Набрал номер квартиры на домофоне: сорок три. Отметил, что это его любимые цифры: три и четыре — в них основа порядка в житейских делах и мироздании. Придумал еще в детстве и с тех пор жил по системе, состоящей из этих цифр и особого сочетания гласных и согласных — не всех, избранных.
Наверняка у многих нормальных людей есть свои системы, да еще позатейливей, но они их скрывают. Только пациенты психиатров вынуждены признаваться в своих тайнах. Как говаривал Андрей Ефимыч Рагин, между пациентом и психиатром большой разницы нет: «Все зависит от случая. Кого посадили, тот сидит, а кого не посадили, тот гуляет, вот и все». В том, что один доктор, а другой душевнобольной, «нет ни нравственности, ни логики, а одна только пустая случайность». Додумать не успел — лифт дернулся и остановился.
Маргарита осунулась, утратила величавость. Он даже забыл буркнуть заготовленное приветствие: «Чуть ночь, и я у ваших ног» и «Давно не виделись». Сунул ноги в приготовленные для него тапки — войлочные, с синим тканым узором и длинными загнутыми носами на восточный манер. На ее ногах были такие же тапки, только с зеленым узором и коричневыми помпонами на загнутых носах.
— Тошно одной и поговорить не с кем… Я не отниму у вас много времени, — сказала Маргарита.
Он развел руками, что можно было трактовать и как разрешение тратить его время сколько заблагорассудится, и как констатацию того, что оно уже потрачено.
Квартира походила на музей: мебель из темного дерева с резьбой, на стенах картины — суровая маринистика, напольные вазы в китайском стиле, а может, и впрямь китайские. В открытые двери комнат виднелись диваны, на каждом из которых затейливо раскиданы разномастные подушечки — почти все, как и тапки, на восточный манер с кистями и вышивкой.
Маргарита провела его в большую комнату, посреди которой стоял круглый стол, застеленный светлой скатертью с меленькими цветочками. Он осторожно сел на резной стул и потрогал под столом край свисавшей почти до пола скатерти. Цветочки оказались выпуклыми и атласными, сплетенными из ленточек и вручную пришитыми к скатерти.

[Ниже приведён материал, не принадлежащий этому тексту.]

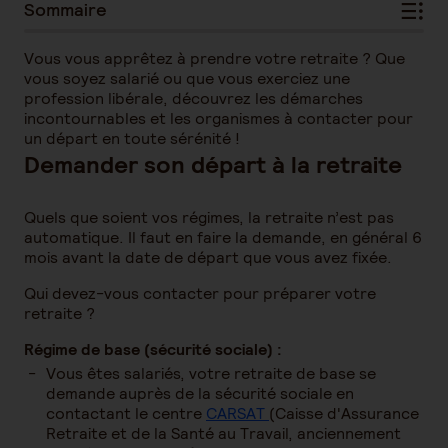
Sommaire
Vous vous apprêtez à prendre votre retraite ? Que
vous soyez salarié ou que vous exerciez une
profession libérale, découvrez les démarches
incontournables et les organismes à contacter pour
un départ en toute sérénité !
Demander son départ à la retraite
Quels que soient vos régimes, la retraite n’est pas
automatique. Il faut en faire la demande, en général 6
mois avant la date de départ que vous avez fixée.
Qui devez-vous contacter pour préparer votre
retraite ?
Régime de base (sécurité sociale) :
Vous êtes salariés, votre retraite de base se
demande auprès de la sécurité sociale en
contactant le centre
CARSAT
(Caisse d'Assurance
Retraite et de la Santé au Travail, anciennement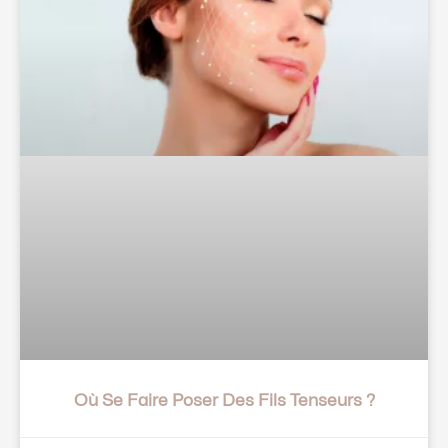
Où Se Faire Poser Des Fils Tenseurs ?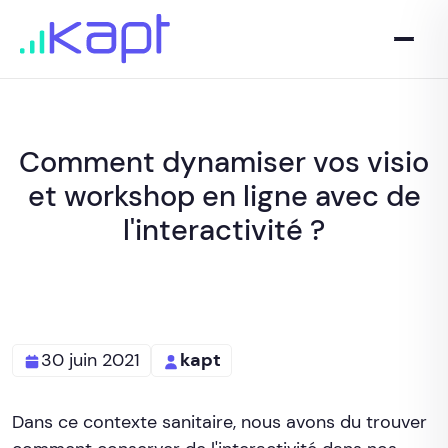
Comment dynamiser vos visio
et workshop en ligne avec de
l'interactivité ?
30 juin 2021
kapt
Dans ce contexte sanitaire, nous avons du trouver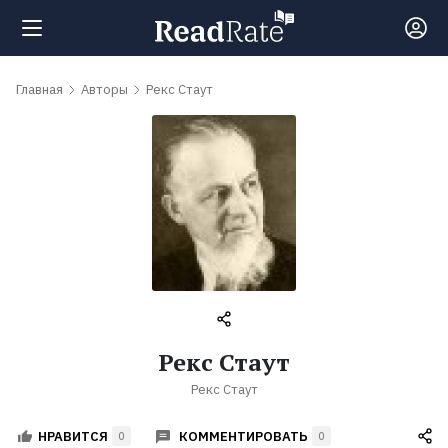
Поиск
Главная
Авторы
Рекс Стаут
Новости
Рейтинги
Книги
Самые
Рекс Стаут
обсуждаемые
Рекс Стаут
книги
КОММЕНТИРОВАТЬ
НРАВИТСЯ
0
0
Авторы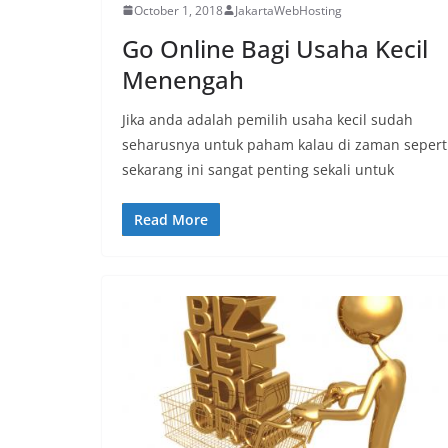
October 1, 2018
JakartaWebHosting
Go Online Bagi Usaha Kecil
Menengah
Jika anda adalah pemilih usaha kecil sudah
seharusnya untuk paham kalau di zaman sepert
sekarang ini sangat penting sekali untuk
Read More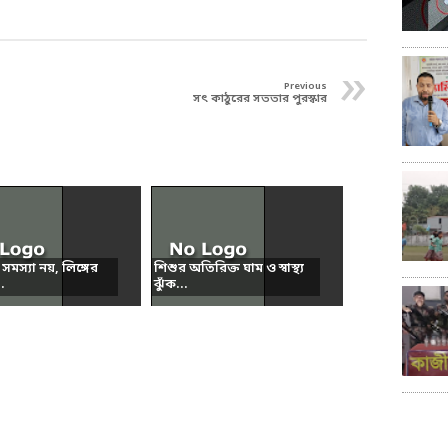
»
Previous
সৎ কাঠুরের সততার পুরস্কার
সমস্যা নয়, লিঙ্গের
শিশুর অতিরিক্ত ঘাম ও স্বাস্থ্য
.
ঝুঁক...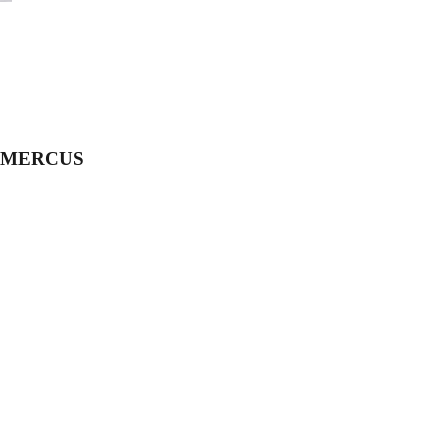
00 MERCUS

Христофоров уселся удобнее на массивном, не внушавшем опасений стуле: чаевничать так чаевничать.
— Давайте выпьем, — предложила Маргарита.

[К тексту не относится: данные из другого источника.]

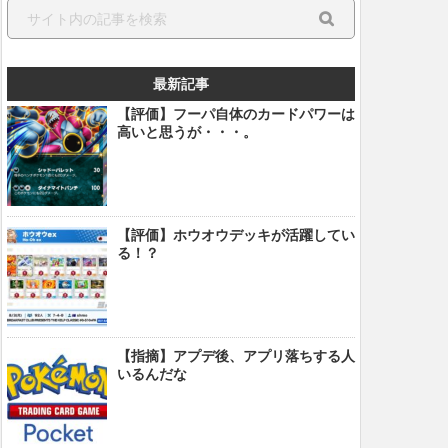
最新記事
【評価】フーパ自体のカードパワーは
高いと思うが・・・。
【評価】ホウオウデッキが活躍してい
る！？
【指摘】アプデ後、アプリ落ちする人
いるんだな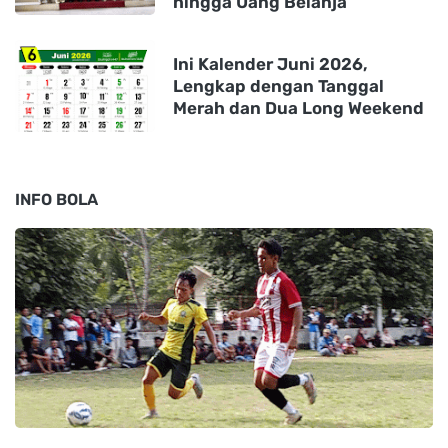
hingga Uang Belanja
Ini Kalender Juni 2026,
Lengkap dengan Tanggal
Merah dan Dua Long Weekend
INFO BOLA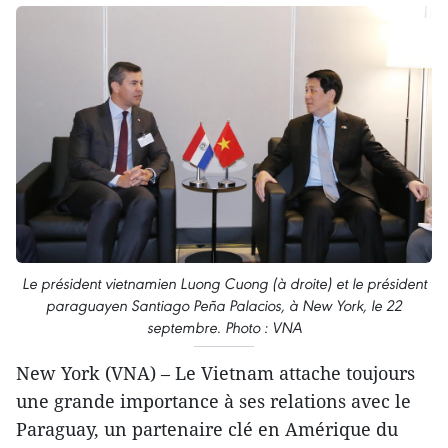
Le président vietnamien Luong Cuong (à droite) et le président
paraguayen Santiago Peña Palacios, à New York, le 22
septembre. Photo : VNA
New York (VNA) – Le Vietnam attache toujours
une grande importance à ses relations avec le
Paraguay, un partenaire clé en Amérique du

— Вы снова хотите присутствовать при медленном самоубийстве и даже решили поспособствовать? — припомнил он ей.
— Уже несколько дней хочу напиться, но не могу. Не умею. Вы меня поддержите?

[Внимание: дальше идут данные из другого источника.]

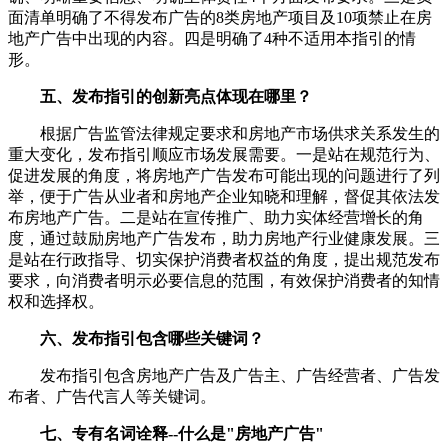
面清单明确了不得发布广告的8类房地产项目及10项禁止在房
地产广告中出现的内容。四是明确了4种不适用本指引的情
形。
五、发布指引的创新亮点体现在哪里？
根据广告监管法律规定要求和房地产市场供求关系发生的
重大变化，发布指引顺应市场发展需要。一是站在规范行为、
促进发展的角度，将房地产广告发布可能出现的问题进行了列
举，便于广告从业者和房地产企业知晓和理解，督促其依法发
布房地产广告。二是站在宣传推广、助力实体经营增长的角
度，通过鼓励房地产广告发布，助力房地产行业健康发展。三
是站在行政指导、切实保护消费者权益的角度，提出规范发布
要求，向消费者明示必要信息的范围，有效保护消费者的知情
权和选择权。
六、发布指引包含哪些关键词？
发布指引包含房地产广告及广告主、广告经营者、广告发
布者、广告代言人等关键词。
七、专有名词诠释--什么是"房地产广告"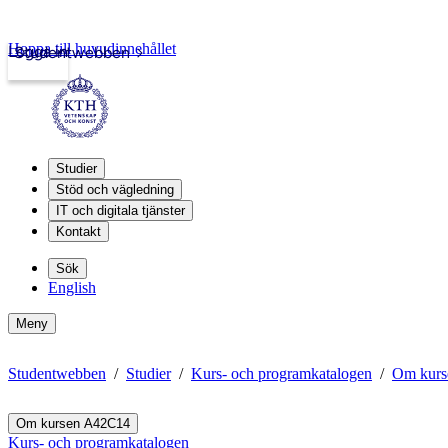
Hoppa till huvudinnehållet
Logga in
Studentwebben
Studier
Stöd och vägledning
IT och digitala tjänster
Kontakt
Sök
English
Meny
Studentwebben
Studier
Kurs- och programkatalogen
Om kurs
Om kursen A42C14
Kurs- och programkatalogen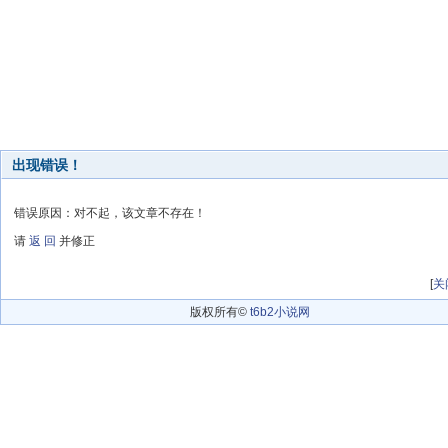
出现错误！
错误原因：对不起，该文章不存在！
请
返 回
并修正
[
关
版权所有©
t6b2小说网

— Завтра дежурство. Вы можете напиться без моего участия, но под моим руководством. Я для этого приехал?
— Нет, для того, чтобы завтра на дежурстве вам было интересно.
— Мне и так всегда интересно. Вот уже двадцать пять лет.
— Ну, так будет еще интереснее. Оставайтесь здесь на ночь, я постелю вам в соседней комнате. Только сразу найду постельное белье. После развода я ни разу не была в этой квартире, хотя у меня оставались от нее ключи.
— Психиатр — это еврейский мальчик, который до смерти боится крови, а в медицину пошел для того, чтобы не огорчать маму. Это про моего бывшего мужа. У него не было шансов стать хорошим врачом, поэтому он сделал хорошую карьеру в медицине, — Маргарита повертела в руках стопку, с сомнением посмотрела на нее, зажмурилась и выпила содержимое до дна.
— Пятая, — осторожно напомнил Христофоров. — Вы зря взяли граппу. Это все равно что поехать на Олимпиаду, имея трояк по физкультуре. В пьянство надо входить плавно.
Он покосился на бутылку: понижать градус поздно. О покойниках либо хорошо, либо ничего, но разве может женщина пить молча?